電気集じん機は、解図2に示すような正極と負極があり、この間に直流高電圧を印加し、コロナ放電を発生させます。コロナ放電を排気ガスが通過すると、排気ガス中の媒じんは負に帯電し、正極へと引き寄せられ、取り除かれます。

解図2 電気集じん機の構造

小問(2):硫黄酸化物(SOx)の対策装置と原理

試験センター 解答

発生原因:燃料中に含まれる硫黄分が燃焼することで生成される

対策装置(設備):脱硫装置を使用する

原理:(脱硫装置)石灰石―石膏法にて排ガス中の亜硫酸ガスを石灰(石灰スラリー)に吸収させ亜硫酸カルシウムとして除去する。これを空気で酸化することで石膏が生成される

出展:令和3年度 第2種電気主任技術者二次試験 標準解答

硫黄酸化物(SOx)の発生と湿式法(石灰石スラリーの投入)

硫黄分が燃焼すると、酸素と結合して${\rm SOx}$が生成されます。

これを除去するのに、排気ガス中に石灰石などのアルカリ剤のスラリーを噴霧することで除去し、副生品として石膏が生成されます。
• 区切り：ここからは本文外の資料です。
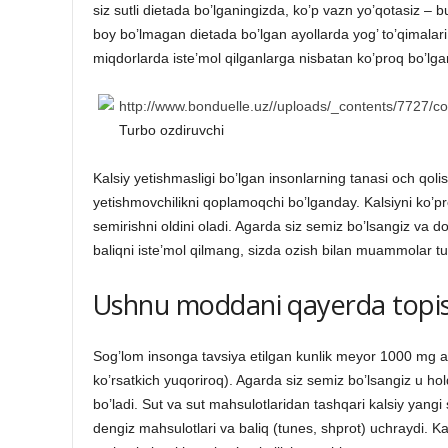
siz sutli dietada bo’lganingizda, ko’p vazn yo’qotasiz –
boy bo’lmagan dietada bo’lgan ayollarda yog’ to’qimalari k
miqdorlarda iste’mol qilganlarga nisbatan ko’proq bo’lga
http://www.bonduelle.uz//uploads/_contents/7727/con
Turbo ozdiruvchi
Kalsiy yetishmasligi bo’lgan insonlarning tanasi och qoli
yetishmovchilikni qoplamoqchi bo’lganday. Kalsiyni ko’p
semirishni oldini oladi. Agarda siz semiz bo’lsangiz va d
baliqni iste’mol qilmang, sizda ozish bilan muammolar tu
Ushnu moddani qayerda topi
Sog’lom insonga tavsiya etilgan kunlik meyor 1000 mg a
ko’rsatkich yuqoriroq). Agarda siz semiz bo’lsangiz u ho
bo’ladi. Sut va sut mahsulotlaridan tashqari kalsiy yangi
dengiz mahsulotlari va baliq (tunes, shprot) uchraydi. Kal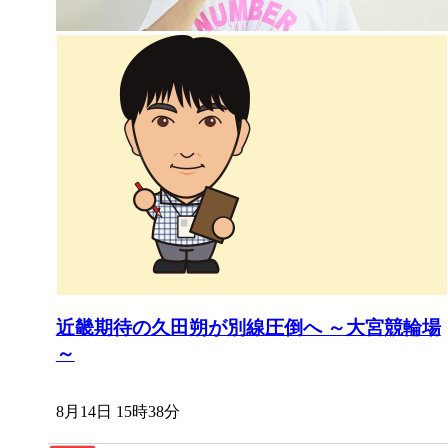
近畿期待の久田朔が別線圧倒へ ～大宮競輪場
～
8月14日 15時38分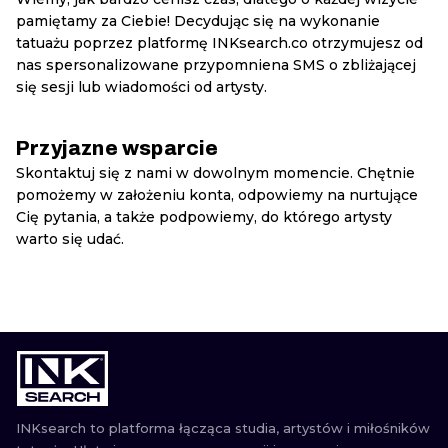
pamiętamy za Ciebie! Decydując się na wykonanie
tatuażu poprzez platformę INKsearch.co otrzymujesz od
nas spersonalizowane przypomniena SMS o zbliżającej
się sesji lub wiadomości od artysty.
Przyjazne wsparcie
Skontaktuj się z nami w dowolnym momencie. Chętnie
pomożemy w założeniu konta, odpowiemy na nurtujące
Cię pytania, a także podpowiemy, do którego artysty
warto się udać.
INKsearch to platforma łącząca studia, artystów i miłośników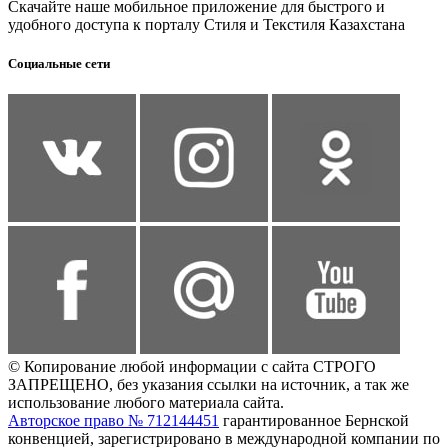
Скачайте наше мобильное приложение для быстрого и
удобного доступа к порталу Стиля и Текстиля Казахстана
Социальные сети
© Копирование любой информации с сайта СТРОГО
ЗАПРЕЩЕНО, без указания ссылки на источник, а так же
использование любого материала сайта.
Авторское право № 712144451
гарантированное Бернской
конвенцией, зарегистрировано в международной компании по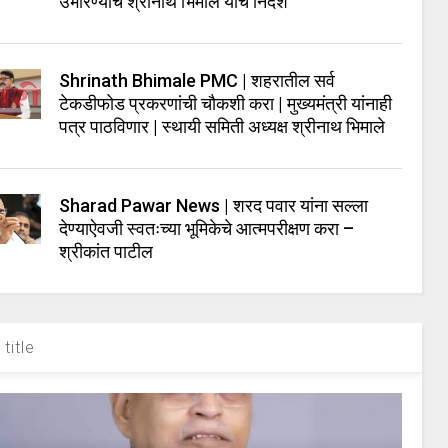
उभारण्याचे श्रीनाथ भिमाले यांचे निर्देश
Shrinath Bhimale PMC | शहरातील सर्व
टेकडीफोड प्रकरणांची चौकशी करा | मुख्यमंत्री यांनाही
पत्र पाठविणार | स्थायी समिती अध्यक्ष श्रीनाथ भिमाले
Sharad Pawar News | शरद पवार यांना सल्ला
देण्याऐवजी स्वतःच्या भूमिकेचे आत्मपरीक्षण करा –
श्रीकांत पाटील
title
別名、湿式法とも呼ばれ、この処理は解図1で示す吸収塔で行われます。

ガス-ガスヒータによる再加熱

吸収塔から出る排気ガスは水分が多く、温度が下がっているので、煙道を腐食させたり、排気ガスの拡散性が悪かったりするので、ガス-ガスヒータで再加熱して煙道から排気されます。

小問(3):窒素酸化物(NOx)の対策設備と原理

試験センター 解答

以下の発生原因の中から一つ,対策装置(設備)の中から一つ及びその原理が記載されていればよい。
発生原因:
燃焼空気中の窒素が高温条件下で酸素と反応して生成される
燃料中に含まれる窒素分が燃焼により酸化され生成される

対策装置(設備):
低NOx バーナー,排ガス混合法,ボイラ二段燃焼,脱硝装置を使用する

原理:
(低NOxバーナー)燃焼方法(燃焼温度低下)の改善により生成量を減らす
(排ガス混合法)ガス混合機により排ガスを燃焼空気に混合して低酸素燃焼を行う
(ボイラ二段燃焼)バーナー周りの空気比を下げ NOx の生成を抑制させ未燃分を後流から注入した空気で再燃焼させる
(脱硝装置)アンモニア接触還元法にて還元剤としてアンモニアを加え混合したのち触媒層に通すことで NOx とアンモニアが還元反応して窒素と水蒸気に分解される

出展:令和3年度 第2種電気主任技術者二次試験 標準解答

窒素酸化物(NOx)の発生原理

空気中の窒素が高温の環境下で酸素と結合すると窒素酸化物(${\rm NOx}$)が生成されます。また、燃料中の窒素が酸素と反応しても同様に生成されます。

これを防ぐには、
①燃焼温度を下げる
②空気の比率を下げる
といった、燃焼過程を工夫する方法や、
③アンモニア触媒還元法(乾式法)
といった事後的な対策の合計3パターンが考えられます。

窒素酸化物(NOx)の対策

①燃焼温度を下げる
窒素酸化物の発生ポイントとして高温の環境というのがあり、逆に言えば燃焼温度を下げてしまえば、${\rm NOx}$の発生は抑えられます。

②空気の比率を下げる
空気中の窒素が酸素と反応するのであれば、そもそも空気の少ないところで燃焼させれば、窒素酸化物の発生は抑えれます。この時、空気が少ないので燃料は不完全燃焼しますが、燃焼ガスに再び空気を加え再度燃焼させることで完全燃焼させます。こうして、ボイラで2段階で燃焼させます。

③アンモニア触媒還元法(乾式法)
生成された窒素酸化物に対して、排気ガス中にアンモニアを注入し触媒上で分解させます。